##### INFORMATION GIVEN
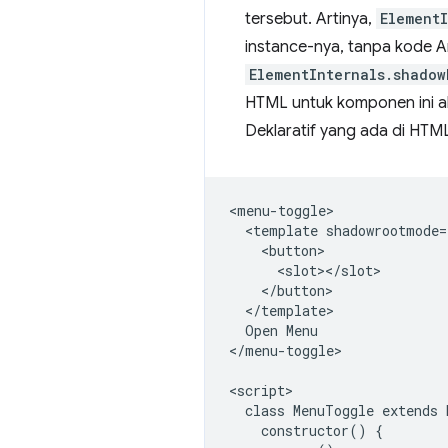
tersebut. Artinya,
ElementI
instance-nya, tanpa kode A
ElementInternals.shadow
HTML untuk komponen ini ak
Deklaratif yang ada di HT
<menu-toggle>

  <template shadowrootmode=
    <button>

      <slot></slot>

    </button>

  </template>

  Open Menu

</menu-toggle>

<script>

  class MenuToggle extends 
    constructor() {
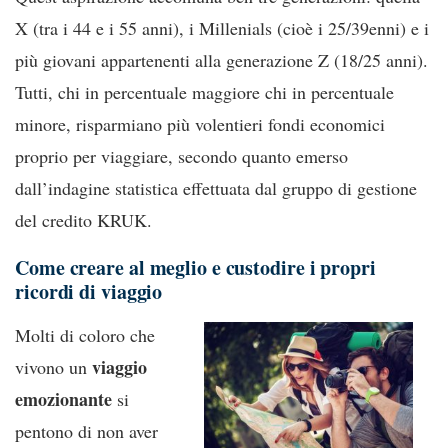
X (tra i 44 e i 55 anni), i Millenials (cioè i 25/39enni) e i
più giovani appartenenti alla generazione Z (18/25 anni).
Tutti, chi in percentuale maggiore chi in percentuale
minore, risparmiano più volentieri fondi economici
proprio per viaggiare, secondo quanto emerso
dall’indagine statistica effettuata dal gruppo di gestione
del credito KRUK.
Come creare al meglio e custodire i propri
ricordi di viaggio
Molti di coloro che
viaggio
vivono un
emozionante
si
pentono di non aver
##########
TASK DIRECTIONS: Your answer should hold exactly the lines from the one containing "ricordi di viaggio" to the last line of the data, both included, and no others.

YOUR RESPONSE:
ricordi di viaggio
Molti di coloro che
viaggio
vivono un
emozionante
si
pentono di non aver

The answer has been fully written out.